Pantau - Ekonom senior dan tokoh nasional Kwik Kian Gie wafat pada usia 90 tahun pada Senin malam, 28 Juli 2025, meninggalkan warisan pemikiran ekonomi yang kritis dan penuh keberpihakan pada rakyat kecil.
Kwik dikenal luas sebagai Menteri Perencanaan Pembangunan Nasional/Kepala Bappenas di era Presiden Abdurrahman Wahid dan Menteri Koordinator Perekonomian di masa Presiden Megawati Soekarnoputri.
Ia juga pernah menjadi anggota Dewan Pertimbangan Agung dan Dewan Perwakilan Daerah, mencerminkan kiprahnya yang panjang dalam dunia kebijakan publik.
Konsisten Menolak Liberalisasi Ekonomi yang Berlebihan
Sejak masa Orde Baru hingga era Reformasi, Kwik dikenal sebagai intelektual publik yang berpikir dan bertindak berdasarkan kebenaran, bahkan jika harus berseberangan dengan kekuasaan dan status quo.

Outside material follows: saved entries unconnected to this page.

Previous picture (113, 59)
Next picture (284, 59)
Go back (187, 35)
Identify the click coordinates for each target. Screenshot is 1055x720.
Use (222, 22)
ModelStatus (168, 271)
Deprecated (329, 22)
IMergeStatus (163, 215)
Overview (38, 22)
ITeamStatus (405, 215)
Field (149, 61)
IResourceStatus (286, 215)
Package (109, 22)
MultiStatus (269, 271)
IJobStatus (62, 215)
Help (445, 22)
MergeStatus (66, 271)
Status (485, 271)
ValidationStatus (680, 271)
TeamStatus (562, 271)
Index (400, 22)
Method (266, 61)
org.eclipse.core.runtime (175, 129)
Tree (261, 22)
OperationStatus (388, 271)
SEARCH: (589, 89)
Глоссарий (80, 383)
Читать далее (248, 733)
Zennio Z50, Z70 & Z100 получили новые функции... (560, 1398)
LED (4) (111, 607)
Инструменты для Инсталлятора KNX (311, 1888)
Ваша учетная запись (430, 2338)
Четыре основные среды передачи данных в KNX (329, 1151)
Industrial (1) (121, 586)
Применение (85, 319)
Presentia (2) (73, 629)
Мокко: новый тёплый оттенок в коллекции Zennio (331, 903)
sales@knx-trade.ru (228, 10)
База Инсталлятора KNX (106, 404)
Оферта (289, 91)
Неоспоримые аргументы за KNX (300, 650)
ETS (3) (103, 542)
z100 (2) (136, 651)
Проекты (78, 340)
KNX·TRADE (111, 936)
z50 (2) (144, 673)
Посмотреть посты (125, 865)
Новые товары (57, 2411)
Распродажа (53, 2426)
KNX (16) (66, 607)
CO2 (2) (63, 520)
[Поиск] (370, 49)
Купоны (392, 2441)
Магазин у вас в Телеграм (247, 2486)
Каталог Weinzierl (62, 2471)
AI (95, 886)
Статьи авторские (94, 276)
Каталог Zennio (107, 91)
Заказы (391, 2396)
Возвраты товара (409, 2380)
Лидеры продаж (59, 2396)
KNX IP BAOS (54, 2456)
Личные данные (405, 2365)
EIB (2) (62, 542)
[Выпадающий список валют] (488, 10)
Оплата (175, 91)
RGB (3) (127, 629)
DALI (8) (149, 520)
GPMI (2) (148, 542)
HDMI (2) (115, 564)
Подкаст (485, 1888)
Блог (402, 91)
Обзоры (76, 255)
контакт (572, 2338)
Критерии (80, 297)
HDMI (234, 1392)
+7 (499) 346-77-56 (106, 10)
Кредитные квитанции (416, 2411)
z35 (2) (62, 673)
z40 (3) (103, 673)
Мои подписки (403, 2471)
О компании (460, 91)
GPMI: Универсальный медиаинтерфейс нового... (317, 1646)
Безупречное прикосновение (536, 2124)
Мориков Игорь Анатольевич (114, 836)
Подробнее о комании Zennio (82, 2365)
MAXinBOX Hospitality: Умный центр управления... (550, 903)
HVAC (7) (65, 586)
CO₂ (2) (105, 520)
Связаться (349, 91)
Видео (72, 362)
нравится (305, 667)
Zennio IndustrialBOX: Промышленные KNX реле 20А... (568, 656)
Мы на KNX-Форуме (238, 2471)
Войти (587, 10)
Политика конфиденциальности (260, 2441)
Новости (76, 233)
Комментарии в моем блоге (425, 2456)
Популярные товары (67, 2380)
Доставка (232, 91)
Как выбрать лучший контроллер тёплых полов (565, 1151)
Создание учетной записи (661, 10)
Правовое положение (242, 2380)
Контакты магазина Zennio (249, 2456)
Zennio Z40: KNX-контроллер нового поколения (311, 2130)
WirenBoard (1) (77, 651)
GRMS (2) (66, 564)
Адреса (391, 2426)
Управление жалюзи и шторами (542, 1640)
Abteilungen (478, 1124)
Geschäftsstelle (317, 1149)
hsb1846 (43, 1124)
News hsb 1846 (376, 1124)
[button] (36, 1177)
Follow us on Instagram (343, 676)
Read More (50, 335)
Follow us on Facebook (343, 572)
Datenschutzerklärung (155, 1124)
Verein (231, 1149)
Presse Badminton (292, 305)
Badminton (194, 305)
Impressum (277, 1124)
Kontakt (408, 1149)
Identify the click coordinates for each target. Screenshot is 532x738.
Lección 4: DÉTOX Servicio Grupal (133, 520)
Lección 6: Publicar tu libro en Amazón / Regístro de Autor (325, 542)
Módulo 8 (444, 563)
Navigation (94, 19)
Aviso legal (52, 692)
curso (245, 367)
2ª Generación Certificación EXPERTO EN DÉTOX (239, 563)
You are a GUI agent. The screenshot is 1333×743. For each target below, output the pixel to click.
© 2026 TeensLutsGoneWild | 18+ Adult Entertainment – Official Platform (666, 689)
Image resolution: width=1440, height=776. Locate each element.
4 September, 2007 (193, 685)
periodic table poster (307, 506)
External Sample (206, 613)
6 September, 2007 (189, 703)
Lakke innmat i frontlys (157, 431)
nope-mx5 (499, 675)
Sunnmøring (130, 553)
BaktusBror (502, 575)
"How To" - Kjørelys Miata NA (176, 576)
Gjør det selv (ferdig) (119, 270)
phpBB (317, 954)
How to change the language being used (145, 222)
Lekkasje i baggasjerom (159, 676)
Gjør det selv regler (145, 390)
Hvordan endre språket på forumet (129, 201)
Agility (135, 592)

Ia dikenal sebagai salah satu kritikus utama terhadap liberalisasi ekonomi yang berlebihan dan campur tangan asing dalam kebijakan ekonomi Indonesia.
Dalam menghadapi krisis moneter 1997–1998, Kwik menjadi salah satu suara terkeras yang menolak pendekatan neoliberal yang dipaksakan oleh IMF.
Ia menekankan pentingnya kedaulatan ekonomi nasional dan menuntut solusi yang berpihak kepada rakyat miskin dan pelaku usaha kecil.
Sebagai Menko Perekonomian pada 2001–2004, ia menolak privatisasi BUMN secara membabi buta, mendorong renegosiasi utang luar negeri, dan menekankan efisiensi dalam penggunaan anggaran pembangunan.
Ia juga menggagas penyusunan Rencana Pembangunan Nasional secara partisipatif dan menerapkan sistem evaluasi berbasis kinerja pada proyek-proyek pemerintah.
Intelektual yang Tak Gentar Hadapi Tekanan Politik
Kwik lahir pada 11 Januari 1935 di Juwana, Jawa Tengah, dan menempuh pendidikan ekonomi di Nederlands Economische Hogeschool, Rotterdam, yang kini dikenal sebagai Erasmus University.
Sepulang ke Indonesia, ia mendirikan Lembaga Manajemen Fakultas Ekonomi Universitas Indonesia (LM FEUI), menandai kontribusinya dalam dunia pendidikan tinggi dan manajemen ekonomi.
Hingga masa tuanya, Kwik tetap aktif mengajar, menulis di berbagai media, dan menyuarakan pandangan kritisnya melalui forum-forum akademik maupun media sosial.
Prof. Sri Edi Swasono menyebut Kwik sebagai "intelektual sejati yang tak silau kekuasaan dan tak goyah oleh tekanan politik."
Ekonom Faisal Basri menyebutnya sebagai "benteng terakhir dari suara nurani ekonomi Indonesia", sementara Rizal Ramli menyatakan bahwa dalam berbagai perdebatan, Kwik selalu mengedepankan logika dan data, bukan kepentingan politik.
Kwik Kian Gie dianggap sebagai jembatan langka antara ilmu pengetahuan dan kebijakan publik, yang dalam sepanjang hidupnya tetap konsisten membela kedaulatan ekonomi dan kepentingan rakyat.